Another prequel in the making? Perhaps, but right now Nolan is a distraction. Maybe if I politely ask him to go away...but not too far away...
I refuse to think of my convoluted way of thinking as bad for my writing. After all, I’ve read and loved many novels where several plotlines are interwoven and secondary characters are fully developed. I’m thinking of Melanie Wilkes and Gerald and Ellen O’Hara in Gone With The Wind. It’s arguable that the story would have been tighter if we’d been told a lot less about Scarlett’s parents and Ashley’s wife, but would it have been as rich? No. Judith James’ masterfully plotted historicals – her latest, A Libertine’s Kiss, is amazing – come to mind as well. I love a full-figured plot.

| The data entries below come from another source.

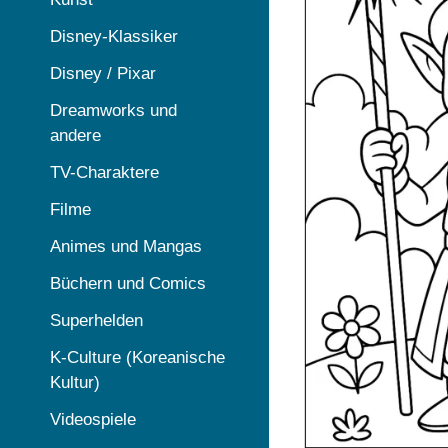
Disney-Klassiker
Disney / Pixar
Dreamworks und
andere
TV-Charaktere
Filme
Animes und Mangas
Büchern und Comics
Superhelden
K-Culture (Koreanische
Kultur)
Videospiele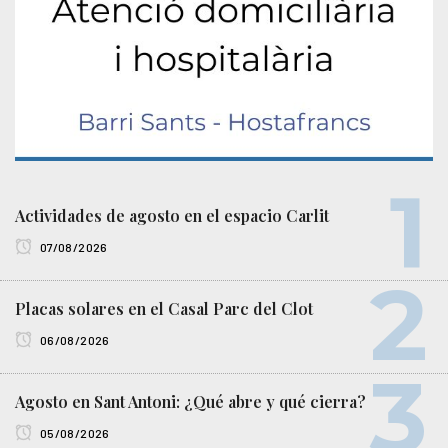
Actividades de agosto en el espacio Carlit
07/08/2026
Placas solares en el Casal Parc del Clot
06/08/2026
Agosto en Sant Antoni: ¿Qué abre y qué cierra?
05/08/2026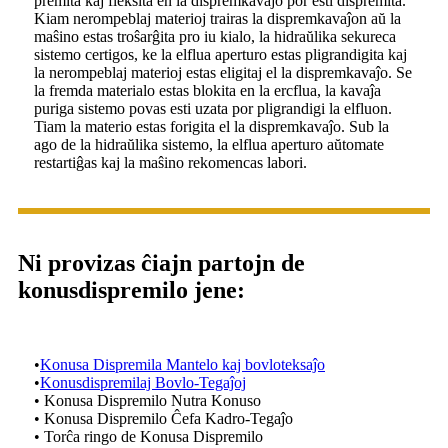
premita kaj fleksita en la dispremkavaĵo por esti dispremita.
Kiam nerompeblaj materioj trairas la dispremkavaĵon aŭ la
maŝino estas troŝarĝita pro iu kialo, la hidraŭlika sekureca
sistemo certigos, ke la elflua aperturo estas pligrandigita kaj
la nerompeblaj materioj estas eligitaj el la dispremkavaĵo. Se
la fremda materialo estas blokita en la ercflua, la kavaĵa
puriga sistemo povas esti uzata por pligrandigi la elfluon.
Tiam la materio estas forigita el la dispremkavaĵo. Sub la
ago de la hidraŭlika sistemo, la elflua aperturo aŭtomate
restartiĝas kaj la maŝino rekomencas labori.
Ni provizas ĉiajn partojn de
konusdispremilo jene:
•
Konusa Dispremila Mantelo kaj bovloteksaĵo
•
Konusdispremilaj Bovlo-Tegaĵoj
• Konusa Dispremilo Nutra Konuso
• Konusa Dispremilo Ĉefa Kadro-Tegaĵo
• Torĉa ringo de Konusa Dispremilo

But I’m trying to create a good, believable romantic arc for Liam and Alice and tell their story in under 80000 words, without writing 160000. The middle is always the toughest part of a book for me, so perhaps my distractibility is really avoidance behaviour. Writers of blogland, do any of you do this to yourselves?
And does anyone have any good research material on what it was like to be a merchant seaman at the turn of the last century, in Nolan’s time?
I know, I know. Liam and Alice first.